We explore three essential functions that describe random variables: probability density functions (PDFs) or probability mass functions (PMFs), cumulative distribution functions (CDFs), and quantile functions. These concepts apply whether we’re modeling temperature variability, extreme precipitation events, or flood frequencies.
Distribution functions and their relationships
Every probability distribution can be characterized by three related functions. Understanding their relationships helps build intuition for how probability models describe uncertainty.
Helper functions for visualization
We start by creating reusable functions for common visualization tasks. This approach keeps our main examples clean while demonstrating good programming practices.
function add_pdf_area!(ax, dist, a, b; color = (:orange, 0.4), label = nothing)
"""Add shaded area under PDF curve between bounds a and b"""
x_fill = a:0.01:b
pdf_fill = pdf.(dist, x_fill)
band!(ax, x_fill, zeros(length(x_fill)), pdf_fill, color = color, label = label)
prob = cdf(dist, b) - cdf(dist, a)
return prob
end
function add_forward_cdf!(ax, dist, x_point; color = :red, x_min = -4)
"""Demonstrate forward CDF operation: given x, find F(x)"""
y_point = cdf(dist, x_point)
scatter!(ax, [x_point], [y_point], color = color, markersize = 8)
lines!(ax, [x_point, x_point], [0, y_point], color = color, linestyle = :dash)
lines!(ax, [x_min, x_point], [y_point, y_point], color = color, linestyle = :dash)
return y_point
end
function add_inverse_cdf!(ax, dist, p_target; color = :green, x_min = -4)
"""Demonstrate inverse CDF operation: given p, find x such that F(x) = p"""
x_inv = quantile(dist, p_target)
y_actual = cdf(dist, x_inv)
scatter!(ax, [x_inv], [y_actual], color = color, markersize = 8)

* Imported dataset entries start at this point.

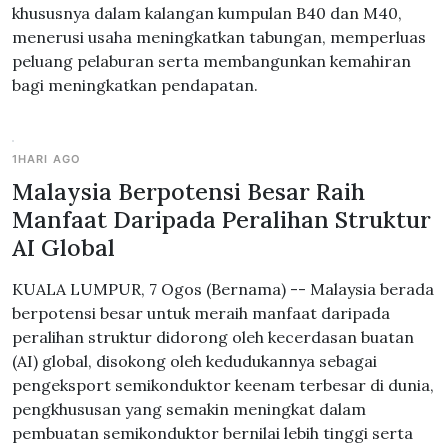
khususnya dalam kalangan kumpulan B40 dan M40,
menerusi usaha meningkatkan tabungan, memperluas
peluang pelaburan serta membangunkan kemahiran
bagi meningkatkan pendapatan.
1HARI AGO
Malaysia Berpotensi Besar Raih
Manfaat Daripada Peralihan Struktur
AI Global
KUALA LUMPUR, 7 Ogos (Bernama) -- Malaysia berada
berpotensi besar untuk meraih manfaat daripada
peralihan struktur didorong oleh kecerdasan buatan
(AI) global, disokong oleh kedudukannya sebagai
pengeksport semikonduktor keenam terbesar di dunia,
pengkhususan yang semakin meningkat dalam
pembuatan semikonduktor bernilai lebih tinggi serta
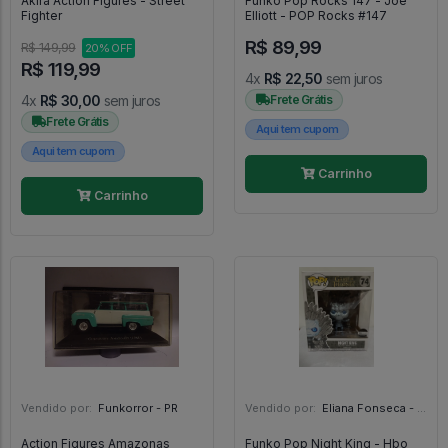
Akira Action Figures - Street
Funko Pop Rocks 147 - Joe
Fighter
Elliott - POP Rocks #147
R$ 89,99
R$ 149,99
20% OFF
R$ 119,99
4x
R$ 22,50
sem juros
4x
R$ 30,00
sem juros
Frete Grátis
Frete Grátis
Aqui tem cupom
Aqui tem cupom
Carrinho
Carrinho
Vendido por:
Funkorror - PR
Vendido por:
Eliana Fonseca - SP
Action Figures Amazonas
Funko Pop Night King - Hbo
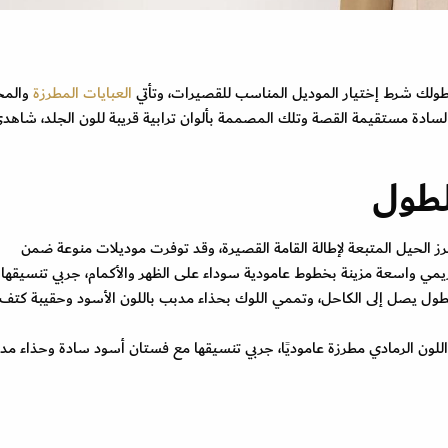
طولك شرط إختيار الموديل المناسب للقصيرات، وتأتي
العبايات المطرزة
والمخ
سادة مستقيمة القصة وتلك المصممة بألوان ترابية قريبة للون الجلد، شاهد
لطول
 الحيل المتبعة لإطالة القامة القصيرة، وقد توفرت موديلات منوعة ضمن
2، قدمت ماركة غدفة Ghudfah عباية كريمي واسعة مزينة بخطوط عامودية سوداء على الظهر والأكمام، جربي تنسيقه
بطول يصل إلى الكاحل، وتممي اللوك بحذاء مدبب باللون الأسود وحقيبة كتف
Effa عباية كاكي تميل إلى اللون الرمادي مطرزة عاموديًا، جربي تنسيقها مع فستان أسود سادة وحذاء م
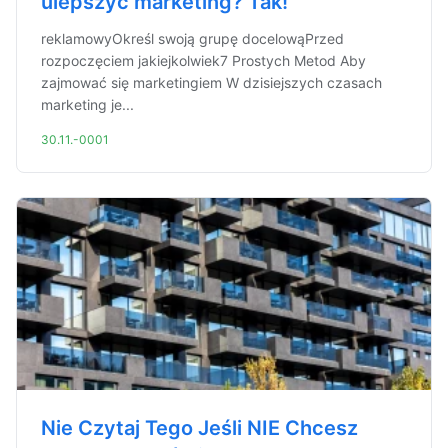
ulepszyć marketing? Tak!
reklamowyOkreśl swoją grupę docelowąPrzed
rozpoczęciem jakiejkolwiek7 Prostych Metod Aby
zajmować się marketingiem W dzisiejszych czasach
marketing je...
30.11.-0001
Nie Czytaj Tego Jeśli NIE Chcesz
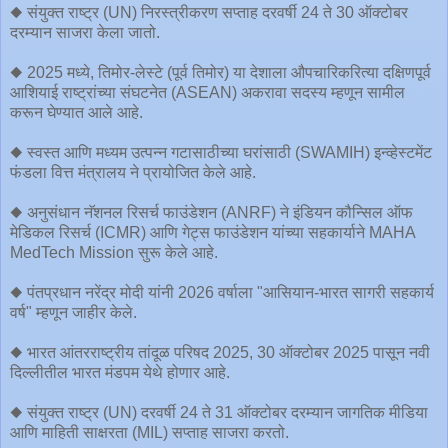
◆ संयुक्त राष्ट्र (UN) निरस्त्रीकरण सप्ताह दरवर्षी 24 ते 30 ऑक्टोबर
दरम्यान साजरा केला जातो.
◆ 2025 मध्ये, तिमोर-लेस्टे (पूर्व तिमोर) या देशाला औपचारिकरित्या दक्षिणपूर्व
आशियाई राष्ट्रांच्या संघटनेत (ASEAN) अकरावा सदस्य म्हणून सामील
करून घेण्यात आले आहे.
◆ स्वस्त आणि मध्यम उत्पन्न गटासाठीच्या घरांसाठी (SWAMIH) इन्व्हेस्टमेंट
फंडला वित्त मंत्रालय ने प्रायोजित केले आहे.
◆ अनुसंधान नॅशनल रिसर्च फाउंडेशन (ANRF) ने इंडियन कौन्सिल ऑफ
मेडिकल रिसर्च (ICMR) आणि गेट्स फाउंडेशन यांच्या सहकार्याने MAHA
MedTech Mission सुरू केले आहे.
◆ पंतप्रधान नरेंद्र मोदी यांनी 2026 वर्षाला "आसियान-भारत सागरी सहकार्य
वर्ष" म्हणून जाहीर केले.
◆ भारत आंतरराष्ट्रीय तांदूळ परिषद 2025, 30 ऑक्टोबर 2025 पासून नवी
दिल्लीतील भारत मंडपम येथे होणार आहे.
◆ संयुक्त राष्ट्र (UN) दरवर्षी 24 ते 31 ऑक्टोबर दरम्यान जागतिक मीडिया
आणि माहिती साक्षरता (MIL) सप्ताह साजरा करतो.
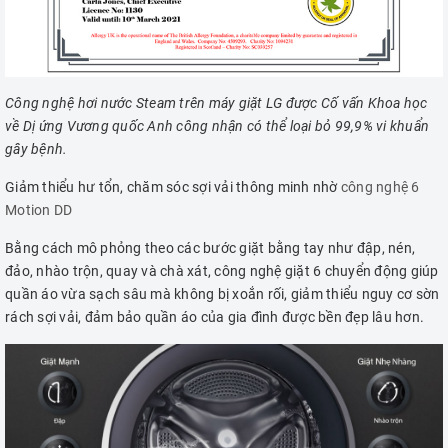
Công nghệ hơi nước Steam trên máy giặt LG được Cố vấn Khoa học
về Dị ứng Vương quốc Anh công nhận có thể loại bỏ 99,9% vi khuẩn
gây bệnh.
Giảm thiểu hư tổn, chăm sóc sợi vải thông minh nhờ
công nghệ 6
Motion DD
Bằng cách mô phỏng theo các bước giặt bằng tay như đập, nén,
đảo, nhào trộn, quay và chà xát, công nghệ giặt 6 chuyển động giúp
quần áo vừa sạch sâu mà không bị xoắn rối, giảm thiểu nguy cơ sờn
rách sợi vải, đảm bảo quần áo của gia đình được bền đẹp lâu hơn.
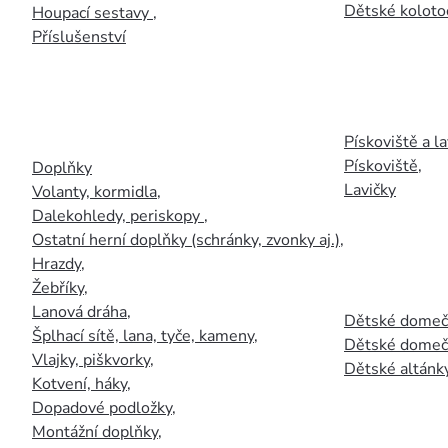
Dětské kolotoč
Houpací sestavy
,
Příslušenství
Pískoviště a la
Pískoviště
,
Doplňky
Lavičky
Volanty, kormidla
,
Dalekohledy, periskopy
,
Ostatní herní doplňky (schránky, zvonky aj.)
,
Hrazdy
,
Žebříky
,
Lanová dráha
,
Dětské domečk
Šplhací sítě, lana, tyče, kameny
,
Dětské domečk
Vlajky, piškvorky
,
Dětské altánky
Kotvení, háky
,
Dopadové podložky
,
Montážní doplňky
,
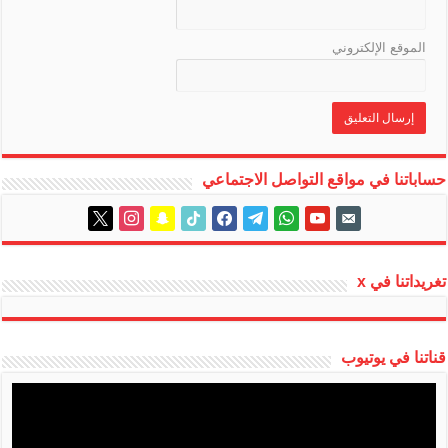
الموقع الإلكتروني
حساباتنا في مواقع التواصل الاجتماعي
instagram
x
snapchat
tiktok
facebook
telegram
whatsapp
youtube
email-
alt
تغريداتنا في x
قناتنا في يوتيوب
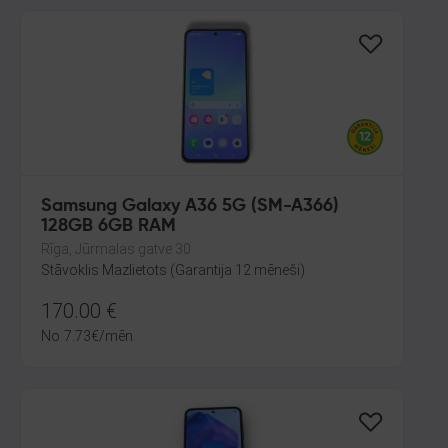
Samsung Galaxy A36 5G (SM-A366)
128GB 6GB RAM
Rīga, Jūrmalas gatve 30
Stāvoklis Mazlietots (Garantija 12 mēneši)
170.00
€
No
7.73
€
/mēn.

lines!(ax, [x_inv, x_inv], [0, y_actual], color = color, linestyle = :dash)
lines!(ax, [x_min, x_inv], [p_target, p_target], color = color, linestyle = :dash)
return x_inv, y_actual
end
These helper functions encapsulate common visualization patterns. The add_pdf_area!
function demonstrates how probabilities correspond to areas under density curves. The forward and inverse CDF functions show the relationship between values and cumulative probabilities.
Normal distribution example
The normal distribution illustrates these concepts for continuous random variables. Its smooth curves and well-known properties make it ideal for understanding probability fundamentals.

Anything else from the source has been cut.